GPU-Accelerated Probabilistic Programming in ClojureScript

Today I integrated MLX into prob-cljs, my ClojureScript probabilistic programming library. The result: autograd, HMC, NUTS, and variational inference — all running on Metal GPU through Apple Silicon.

The core library stays zero-dependency. MLX is an optional add-on when running under nbb.

The problem

Pure ClojureScript has no automatic differentiation. That means no gradient-based inference — no HMC, no NUTS, no variational inference. You’re stuck with Metropolis-Hastings and enumeration. These work, but they don’t scale to the kind of models I want to build.

The solution: MLX via node-mlx

Apple’s MLX framework provides autograd, lazy evaluation, and JIT compilation to Metal GPU programs. The Node.js bindings (node-mlx) expose all of this with ~20ns native call overhead.

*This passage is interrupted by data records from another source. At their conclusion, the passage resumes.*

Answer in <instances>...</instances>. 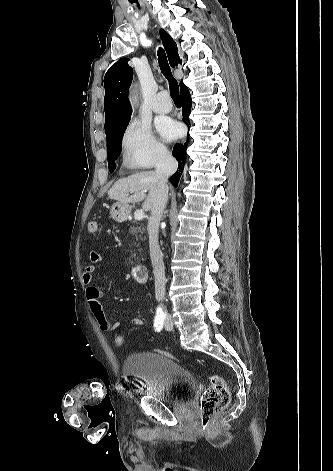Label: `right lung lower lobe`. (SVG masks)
I'll return each instance as SVG.
<instances>
[{
    "instance_id": "1",
    "label": "right lung lower lobe",
    "mask_w": 333,
    "mask_h": 471,
    "mask_svg": "<svg viewBox=\"0 0 333 471\" xmlns=\"http://www.w3.org/2000/svg\"><path fill=\"white\" fill-rule=\"evenodd\" d=\"M181 103H182V115L183 122L189 126V114L191 110V96L186 86L181 89ZM189 136L184 144H175L173 148V156L179 162L178 170L170 177V182L176 187L178 185L180 176L183 172L185 160H186V147L188 144Z\"/></svg>"
}]
</instances>
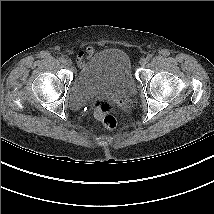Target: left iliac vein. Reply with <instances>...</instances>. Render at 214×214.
Masks as SVG:
<instances>
[{"instance_id":"4c4485c4","label":"left iliac vein","mask_w":214,"mask_h":214,"mask_svg":"<svg viewBox=\"0 0 214 214\" xmlns=\"http://www.w3.org/2000/svg\"><path fill=\"white\" fill-rule=\"evenodd\" d=\"M139 63H140L141 66H145L146 63H147V59L146 58H142V59H140Z\"/></svg>"}]
</instances>
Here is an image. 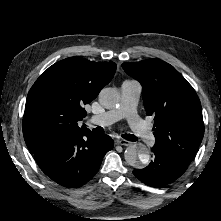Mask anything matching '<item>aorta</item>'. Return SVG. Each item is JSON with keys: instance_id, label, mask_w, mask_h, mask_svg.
Wrapping results in <instances>:
<instances>
[{"instance_id": "aorta-1", "label": "aorta", "mask_w": 221, "mask_h": 221, "mask_svg": "<svg viewBox=\"0 0 221 221\" xmlns=\"http://www.w3.org/2000/svg\"><path fill=\"white\" fill-rule=\"evenodd\" d=\"M120 100L119 92L114 88H104L99 93V102L106 108H114ZM125 161L135 167L140 168L146 165L150 160V153L144 145H130L124 153Z\"/></svg>"}]
</instances>
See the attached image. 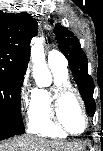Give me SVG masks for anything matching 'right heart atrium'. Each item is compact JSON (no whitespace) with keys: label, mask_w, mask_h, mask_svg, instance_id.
Instances as JSON below:
<instances>
[{"label":"right heart atrium","mask_w":103,"mask_h":151,"mask_svg":"<svg viewBox=\"0 0 103 151\" xmlns=\"http://www.w3.org/2000/svg\"><path fill=\"white\" fill-rule=\"evenodd\" d=\"M18 95H19L20 105L21 107H23L31 97V90L29 89V85L26 78L23 79L20 85Z\"/></svg>","instance_id":"d8ad5b80"}]
</instances>
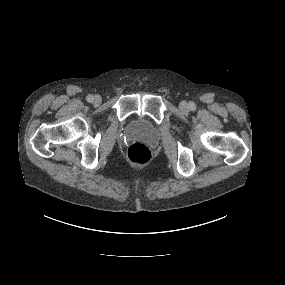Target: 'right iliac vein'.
Wrapping results in <instances>:
<instances>
[{"label": "right iliac vein", "mask_w": 285, "mask_h": 285, "mask_svg": "<svg viewBox=\"0 0 285 285\" xmlns=\"http://www.w3.org/2000/svg\"><path fill=\"white\" fill-rule=\"evenodd\" d=\"M93 102L95 105H99L101 103V97L99 95H96L93 99Z\"/></svg>", "instance_id": "1"}]
</instances>
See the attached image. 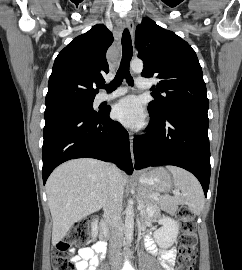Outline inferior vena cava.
<instances>
[{
	"instance_id": "602c4592",
	"label": "inferior vena cava",
	"mask_w": 242,
	"mask_h": 270,
	"mask_svg": "<svg viewBox=\"0 0 242 270\" xmlns=\"http://www.w3.org/2000/svg\"><path fill=\"white\" fill-rule=\"evenodd\" d=\"M111 184L104 208L106 220L111 230L110 248L113 265L121 264V247L123 244L124 225L121 219L124 187L120 178L121 171L113 164L109 165Z\"/></svg>"
}]
</instances>
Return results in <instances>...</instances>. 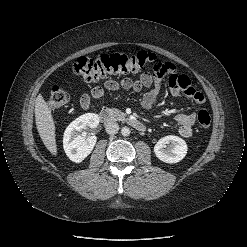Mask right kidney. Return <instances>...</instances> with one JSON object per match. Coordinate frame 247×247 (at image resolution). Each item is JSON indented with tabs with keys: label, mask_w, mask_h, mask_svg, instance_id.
Listing matches in <instances>:
<instances>
[{
	"label": "right kidney",
	"mask_w": 247,
	"mask_h": 247,
	"mask_svg": "<svg viewBox=\"0 0 247 247\" xmlns=\"http://www.w3.org/2000/svg\"><path fill=\"white\" fill-rule=\"evenodd\" d=\"M98 124L99 116L97 114L86 113L68 125L64 132L63 147L71 161L80 163L92 152L97 137H84L80 132L86 127L96 128Z\"/></svg>",
	"instance_id": "ca27d5eb"
}]
</instances>
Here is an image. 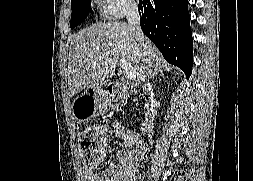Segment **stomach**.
Masks as SVG:
<instances>
[{
	"instance_id": "1",
	"label": "stomach",
	"mask_w": 253,
	"mask_h": 181,
	"mask_svg": "<svg viewBox=\"0 0 253 181\" xmlns=\"http://www.w3.org/2000/svg\"><path fill=\"white\" fill-rule=\"evenodd\" d=\"M85 97L84 99H81ZM109 96L101 88H89L73 102V115L78 121H85L107 111Z\"/></svg>"
}]
</instances>
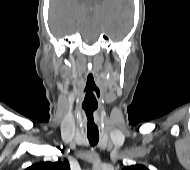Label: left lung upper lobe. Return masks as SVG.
<instances>
[{
	"label": "left lung upper lobe",
	"instance_id": "5c2ea615",
	"mask_svg": "<svg viewBox=\"0 0 190 170\" xmlns=\"http://www.w3.org/2000/svg\"><path fill=\"white\" fill-rule=\"evenodd\" d=\"M123 170H149V169L143 165H132L124 167Z\"/></svg>",
	"mask_w": 190,
	"mask_h": 170
}]
</instances>
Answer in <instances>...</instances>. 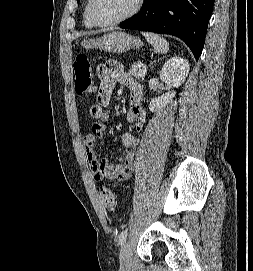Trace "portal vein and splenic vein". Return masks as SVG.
<instances>
[{"mask_svg":"<svg viewBox=\"0 0 253 271\" xmlns=\"http://www.w3.org/2000/svg\"><path fill=\"white\" fill-rule=\"evenodd\" d=\"M138 66H139V67H142L143 64H142L141 62H138Z\"/></svg>","mask_w":253,"mask_h":271,"instance_id":"portal-vein-and-splenic-vein-1","label":"portal vein and splenic vein"}]
</instances>
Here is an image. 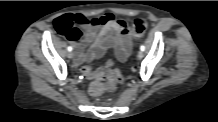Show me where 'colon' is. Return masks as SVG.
<instances>
[{
    "mask_svg": "<svg viewBox=\"0 0 218 122\" xmlns=\"http://www.w3.org/2000/svg\"><path fill=\"white\" fill-rule=\"evenodd\" d=\"M148 26V22L145 19H136L133 24L134 37H140L144 34ZM56 30L65 35L69 40H78L81 37V30L75 26V19L70 15L59 17L55 21ZM103 67L96 69L94 62H84L78 66V73L86 75L91 79L89 92L92 95H98L103 90L109 93L114 92L117 83H126L132 81V75L126 74L122 76L117 68V63L113 60L111 55H105L103 57ZM104 83L106 86H104Z\"/></svg>",
    "mask_w": 218,
    "mask_h": 122,
    "instance_id": "5ec220e1",
    "label": "colon"
}]
</instances>
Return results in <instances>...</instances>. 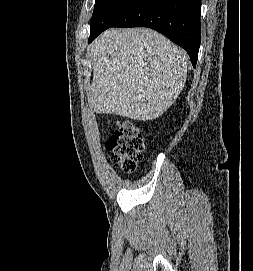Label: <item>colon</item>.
<instances>
[{
	"mask_svg": "<svg viewBox=\"0 0 253 271\" xmlns=\"http://www.w3.org/2000/svg\"><path fill=\"white\" fill-rule=\"evenodd\" d=\"M106 146L113 163L126 173L134 172L142 159L144 138L130 121L120 122L109 136Z\"/></svg>",
	"mask_w": 253,
	"mask_h": 271,
	"instance_id": "1",
	"label": "colon"
}]
</instances>
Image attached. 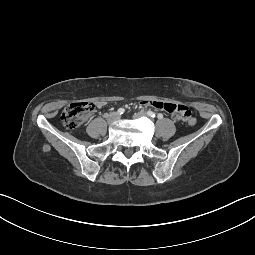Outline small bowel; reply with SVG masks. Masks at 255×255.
<instances>
[{"instance_id": "small-bowel-1", "label": "small bowel", "mask_w": 255, "mask_h": 255, "mask_svg": "<svg viewBox=\"0 0 255 255\" xmlns=\"http://www.w3.org/2000/svg\"><path fill=\"white\" fill-rule=\"evenodd\" d=\"M141 104L143 106H151L157 110H163L167 113H170L172 118L176 121L187 120L191 114L190 109L183 104H172V103L151 101V100L142 101ZM103 105H104V102L97 103L98 107H102Z\"/></svg>"}]
</instances>
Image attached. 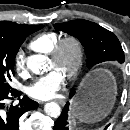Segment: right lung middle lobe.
Returning a JSON list of instances; mask_svg holds the SVG:
<instances>
[{
  "instance_id": "obj_1",
  "label": "right lung middle lobe",
  "mask_w": 130,
  "mask_h": 130,
  "mask_svg": "<svg viewBox=\"0 0 130 130\" xmlns=\"http://www.w3.org/2000/svg\"><path fill=\"white\" fill-rule=\"evenodd\" d=\"M43 28V25H29L18 36L0 35V84L9 85L14 75L15 56L26 37Z\"/></svg>"
}]
</instances>
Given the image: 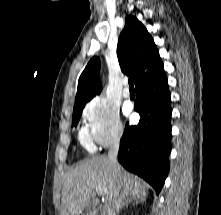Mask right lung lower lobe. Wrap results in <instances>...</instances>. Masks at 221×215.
Segmentation results:
<instances>
[{
    "label": "right lung lower lobe",
    "instance_id": "obj_1",
    "mask_svg": "<svg viewBox=\"0 0 221 215\" xmlns=\"http://www.w3.org/2000/svg\"><path fill=\"white\" fill-rule=\"evenodd\" d=\"M137 126L126 124L118 161L159 194L169 171L171 100L164 70L136 86Z\"/></svg>",
    "mask_w": 221,
    "mask_h": 215
}]
</instances>
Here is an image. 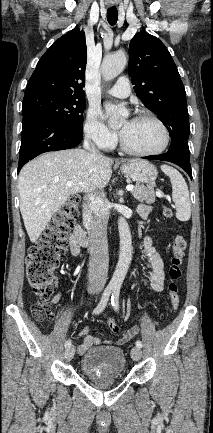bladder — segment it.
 <instances>
[{
  "mask_svg": "<svg viewBox=\"0 0 213 433\" xmlns=\"http://www.w3.org/2000/svg\"><path fill=\"white\" fill-rule=\"evenodd\" d=\"M124 351L114 346H98L88 350L80 360V371L91 379L118 377L124 374Z\"/></svg>",
  "mask_w": 213,
  "mask_h": 433,
  "instance_id": "obj_1",
  "label": "bladder"
}]
</instances>
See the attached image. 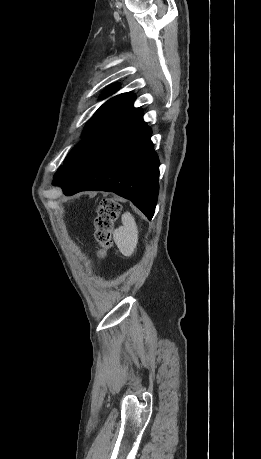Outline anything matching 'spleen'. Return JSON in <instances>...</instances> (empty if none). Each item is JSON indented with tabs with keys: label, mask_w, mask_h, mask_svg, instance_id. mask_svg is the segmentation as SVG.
<instances>
[{
	"label": "spleen",
	"mask_w": 261,
	"mask_h": 459,
	"mask_svg": "<svg viewBox=\"0 0 261 459\" xmlns=\"http://www.w3.org/2000/svg\"><path fill=\"white\" fill-rule=\"evenodd\" d=\"M122 224L114 230L113 239L119 251L124 256L130 257L138 244V228L134 217L129 212L122 215Z\"/></svg>",
	"instance_id": "spleen-1"
}]
</instances>
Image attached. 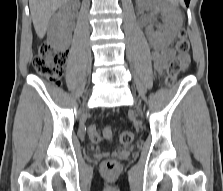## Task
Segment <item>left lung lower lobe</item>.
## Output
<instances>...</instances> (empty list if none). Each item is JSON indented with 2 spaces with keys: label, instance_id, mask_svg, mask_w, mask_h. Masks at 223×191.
Wrapping results in <instances>:
<instances>
[{
  "label": "left lung lower lobe",
  "instance_id": "1",
  "mask_svg": "<svg viewBox=\"0 0 223 191\" xmlns=\"http://www.w3.org/2000/svg\"><path fill=\"white\" fill-rule=\"evenodd\" d=\"M185 2H186V5L188 6V5H189L190 0H185Z\"/></svg>",
  "mask_w": 223,
  "mask_h": 191
}]
</instances>
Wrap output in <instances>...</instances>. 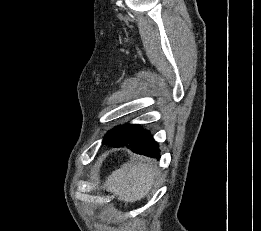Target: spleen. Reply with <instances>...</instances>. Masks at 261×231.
I'll return each mask as SVG.
<instances>
[{
    "instance_id": "3e777b00",
    "label": "spleen",
    "mask_w": 261,
    "mask_h": 231,
    "mask_svg": "<svg viewBox=\"0 0 261 231\" xmlns=\"http://www.w3.org/2000/svg\"><path fill=\"white\" fill-rule=\"evenodd\" d=\"M160 176L151 161L136 157L115 170L105 181L104 188L125 202H135L144 198L151 190L154 181Z\"/></svg>"
}]
</instances>
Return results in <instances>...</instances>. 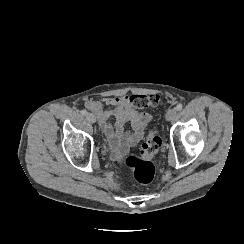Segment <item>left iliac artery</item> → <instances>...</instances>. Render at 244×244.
<instances>
[{
    "label": "left iliac artery",
    "instance_id": "left-iliac-artery-1",
    "mask_svg": "<svg viewBox=\"0 0 244 244\" xmlns=\"http://www.w3.org/2000/svg\"><path fill=\"white\" fill-rule=\"evenodd\" d=\"M175 108H176V110L180 111V110H182L183 105L182 104H178Z\"/></svg>",
    "mask_w": 244,
    "mask_h": 244
}]
</instances>
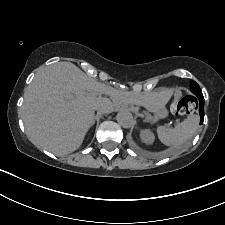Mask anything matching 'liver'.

The integration is three files:

src/prob/mlx/
  core.cljs       Tensors, arithmetic, linalg, autograd, vmap, compile
  dist.cljs       MLX-backed distributions with IDifferentiable protocol
  inference.cljs  HMC, NUTS, Variational Inference (ADVI)

Why ClojureScript fits MLX well

ClojureScript’s prefix notation turns out to be a better surface for MLX than JavaScript:

// JavaScript — nested method calls
mx.add(a, mx.multiply(b, mx.subtract(c, d)))

;; ClojureScript — reads naturally
(mx/add a (mx/multiply b (mx/subtract c d)))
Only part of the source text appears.